- HOW TO COMPLETE THIS TASK: The entries must be restated exactly as written.

[Collected data]
------------------------

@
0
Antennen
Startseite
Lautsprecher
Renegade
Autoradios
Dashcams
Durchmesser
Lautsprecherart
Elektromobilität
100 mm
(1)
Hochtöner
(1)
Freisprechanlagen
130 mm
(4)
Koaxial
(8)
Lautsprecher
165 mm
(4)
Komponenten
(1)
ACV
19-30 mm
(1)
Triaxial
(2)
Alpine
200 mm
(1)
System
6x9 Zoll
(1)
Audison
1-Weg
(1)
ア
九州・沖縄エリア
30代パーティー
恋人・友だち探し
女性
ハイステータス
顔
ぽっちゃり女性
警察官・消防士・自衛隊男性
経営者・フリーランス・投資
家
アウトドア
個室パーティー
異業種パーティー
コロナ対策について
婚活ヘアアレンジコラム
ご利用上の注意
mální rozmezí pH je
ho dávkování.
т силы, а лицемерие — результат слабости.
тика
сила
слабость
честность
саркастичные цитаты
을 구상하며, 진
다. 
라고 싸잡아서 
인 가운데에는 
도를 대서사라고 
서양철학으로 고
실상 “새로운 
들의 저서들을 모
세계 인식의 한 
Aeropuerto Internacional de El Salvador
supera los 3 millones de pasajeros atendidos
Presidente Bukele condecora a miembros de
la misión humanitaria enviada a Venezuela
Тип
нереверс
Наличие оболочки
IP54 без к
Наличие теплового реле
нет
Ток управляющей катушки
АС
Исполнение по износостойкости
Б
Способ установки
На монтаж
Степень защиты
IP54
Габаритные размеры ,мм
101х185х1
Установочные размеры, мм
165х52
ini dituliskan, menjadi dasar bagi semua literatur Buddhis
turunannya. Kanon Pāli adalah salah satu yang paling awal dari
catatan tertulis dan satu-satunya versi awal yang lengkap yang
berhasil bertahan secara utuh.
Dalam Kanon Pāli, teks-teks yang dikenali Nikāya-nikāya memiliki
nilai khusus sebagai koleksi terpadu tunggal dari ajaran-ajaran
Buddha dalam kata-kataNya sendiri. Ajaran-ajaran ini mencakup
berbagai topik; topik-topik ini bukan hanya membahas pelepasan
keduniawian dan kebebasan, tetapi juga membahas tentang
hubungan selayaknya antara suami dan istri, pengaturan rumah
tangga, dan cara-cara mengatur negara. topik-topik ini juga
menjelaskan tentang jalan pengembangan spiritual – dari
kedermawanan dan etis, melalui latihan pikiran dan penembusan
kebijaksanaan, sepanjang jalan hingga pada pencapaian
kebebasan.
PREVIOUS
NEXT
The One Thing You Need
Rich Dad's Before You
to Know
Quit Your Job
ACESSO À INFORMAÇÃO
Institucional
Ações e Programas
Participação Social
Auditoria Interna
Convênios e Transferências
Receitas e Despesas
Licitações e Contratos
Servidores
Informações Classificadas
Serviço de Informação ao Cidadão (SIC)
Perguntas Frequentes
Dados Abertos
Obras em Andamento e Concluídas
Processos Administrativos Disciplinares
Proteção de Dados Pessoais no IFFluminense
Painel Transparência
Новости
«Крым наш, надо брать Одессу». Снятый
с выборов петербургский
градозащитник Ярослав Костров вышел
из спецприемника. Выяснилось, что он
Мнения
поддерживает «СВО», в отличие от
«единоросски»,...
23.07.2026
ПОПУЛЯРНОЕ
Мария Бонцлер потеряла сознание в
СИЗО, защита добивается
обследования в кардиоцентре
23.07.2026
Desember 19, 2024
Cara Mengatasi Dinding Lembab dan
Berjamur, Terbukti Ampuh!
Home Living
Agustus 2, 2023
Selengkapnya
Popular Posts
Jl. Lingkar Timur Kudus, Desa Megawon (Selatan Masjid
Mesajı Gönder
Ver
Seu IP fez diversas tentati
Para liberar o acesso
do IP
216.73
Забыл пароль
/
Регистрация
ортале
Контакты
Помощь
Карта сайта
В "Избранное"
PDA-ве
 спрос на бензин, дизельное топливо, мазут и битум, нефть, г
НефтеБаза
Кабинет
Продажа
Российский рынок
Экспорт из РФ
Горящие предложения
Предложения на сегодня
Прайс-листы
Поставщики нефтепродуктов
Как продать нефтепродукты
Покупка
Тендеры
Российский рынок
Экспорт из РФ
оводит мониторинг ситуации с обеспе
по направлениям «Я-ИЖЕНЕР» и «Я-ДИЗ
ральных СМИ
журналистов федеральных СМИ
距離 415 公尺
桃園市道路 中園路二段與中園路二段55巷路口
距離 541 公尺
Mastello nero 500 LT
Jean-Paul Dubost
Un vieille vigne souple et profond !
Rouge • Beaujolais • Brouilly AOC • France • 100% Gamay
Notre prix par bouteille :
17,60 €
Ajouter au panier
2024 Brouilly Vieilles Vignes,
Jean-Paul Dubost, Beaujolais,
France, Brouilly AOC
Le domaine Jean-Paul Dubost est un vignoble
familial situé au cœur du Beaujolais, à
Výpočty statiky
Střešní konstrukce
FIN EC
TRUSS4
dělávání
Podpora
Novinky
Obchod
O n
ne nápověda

------------------------

- TASK SOLUTION:
@
0
Antennen
Startseite
Lautsprecher
Renegade
Autoradios
Dashcams
Durchmesser
Lautsprecherart
Elektromobilität
100 mm
(1)
Hochtöner
(1)
Freisprechanlagen
130 mm
(4)
Koaxial
(8)
Lautsprecher
165 mm
(4)
Komponenten
(1)
ACV
19-30 mm
(1)
Triaxial
(2)
Alpine
200 mm
(1)
System
6x9 Zoll
(1)
Audison
1-Weg
(1)
ア
九州・沖縄エリア
30代パーティー
恋人・友だち探し
女性
ハイステータス
顔
ぽっちゃり女性
警察官・消防士・自衛隊男性
経営者・フリーランス・投資
家
アウトドア
個室パーティー
異業種パーティー
コロナ対策について
婚活ヘアアレンジコラム
ご利用上の注意
mální rozmezí pH je
ho dávkování.
т силы, а лицемерие — результат слабости.
тика
сила
слабость
честность
саркастичные цитаты
을 구상하며, 진
다. 
라고 싸잡아서 
인 가운데에는 
도를 대서사라고 
서양철학으로 고
실상 “새로운 
들의 저서들을 모
세계 인식의 한 
Aeropuerto Internacional de El Salvador
supera los 3 millones de pasajeros atendidos
Presidente Bukele condecora a miembros de
la misión humanitaria enviada a Venezuela
Тип
нереверс
Наличие оболочки
IP54 без к
Наличие теплового реле
нет
Ток управляющей катушки
АС
Исполнение по износостойкости
Б
Способ установки
На монтаж
Степень защиты
IP54
Габаритные размеры ,мм
101х185х1
Установочные размеры, мм
165х52
ini dituliskan, menjadi dasar bagi semua literatur Buddhis
turunannya. Kanon Pāli adalah salah satu yang paling awal dari
catatan tertulis dan satu-satunya versi awal yang lengkap yang
berhasil bertahan secara utuh.
Dalam Kanon Pāli, teks-teks yang dikenali Nikāya-nikāya memiliki
nilai khusus sebagai koleksi terpadu tunggal dari ajaran-ajaran
Buddha dalam kata-kataNya sendiri. Ajaran-ajaran ini mencakup
berbagai topik; topik-topik ini bukan hanya membahas pelepasan
keduniawian dan kebebasan, tetapi juga membahas tentang
hubungan selayaknya antara suami dan istri, pengaturan rumah
tangga, dan cara-cara mengatur negara. topik-topik ini juga
menjelaskan tentang jalan pengembangan spiritual – dari
kedermawanan dan etis, melalui latihan pikiran dan penembusan
kebijaksanaan, sepanjang jalan hingga pada pencapaian
kebebasan.
PREVIOUS
NEXT
The One Thing You Need
Rich Dad's Before You
to Know
Quit Your Job
ACESSO À INFORMAÇÃO
Institucional
Ações e Programas
Participação Social
Auditoria Interna
Convênios e Transferências
Receitas e Despesas
Licitações e Contratos
Servidores
Informações Classificadas
Serviço de Informação ao Cidadão (SIC)
Perguntas Frequentes
Dados Abertos
Obras em Andamento e Concluídas
Processos Administrativos Disciplinares
Proteção de Dados Pessoais no IFFluminense
Painel Transparência
Новости
«Крым наш, надо брать Одессу». Снятый
с выборов петербургский
градозащитник Ярослав Костров вышел
из спецприемника. Выяснилось, что он
Мнения
поддерживает «СВО», в отличие от
«единоросски»,...
23.07.2026
ПОПУЛЯРНОЕ
Мария Бонцлер потеряла сознание в
СИЗО, защита добивается
обследования в кардиоцентре
23.07.2026
Desember 19, 2024
Cara Mengatasi Dinding Lembab dan
Berjamur, Terbukti Ampuh!
Home Living
Agustus 2, 2023
Selengkapnya
Popular Posts
Jl. Lingkar Timur Kudus, Desa Megawon (Selatan Masjid
Mesajı Gönder
Ver
Seu IP fez diversas tentati
Para liberar o acesso
do IP
216.73
Забыл пароль
/
Регистрация
ортале
Контакты
Помощь
Карта сайта
В "Избранное"
PDA-ве
 спрос на бензин, дизельное топливо, мазут и битум, нефть, г
НефтеБаза
Кабинет
Продажа
Российский рынок
Экспорт из РФ
Горящие предложения
Предложения на сегодня
Прайс-листы
Поставщики нефтепродуктов
Как продать нефтепродукты
Покупка
Тендеры
Российский рынок
Экспорт из РФ
оводит мониторинг ситуации с обеспе
по направлениям «Я-ИЖЕНЕР» и «Я-ДИЗ
ральных СМИ
журналистов федеральных СМИ
距離 415 公尺
桃園市道路 中園路二段與中園路二段55巷路口
距離 541 公尺
Mastello nero 500 LT
Jean-Paul Dubost
Un vieille vigne souple et profond !
Rouge • Beaujolais • Brouilly AOC • France • 100% Gamay
Notre prix par bouteille :
17,60 €
Ajouter au panier
2024 Brouilly Vieilles Vignes,
Jean-Paul Dubost, Beaujolais,
France, Brouilly AOC
Le domaine Jean-Paul Dubost est un vignoble
familial situé au cœur du Beaujolais, à
Výpočty statiky
Střešní konstrukce
FIN EC
TRUSS4
dělávání
Podpora
Novinky
Obchod
O n
ne nápověda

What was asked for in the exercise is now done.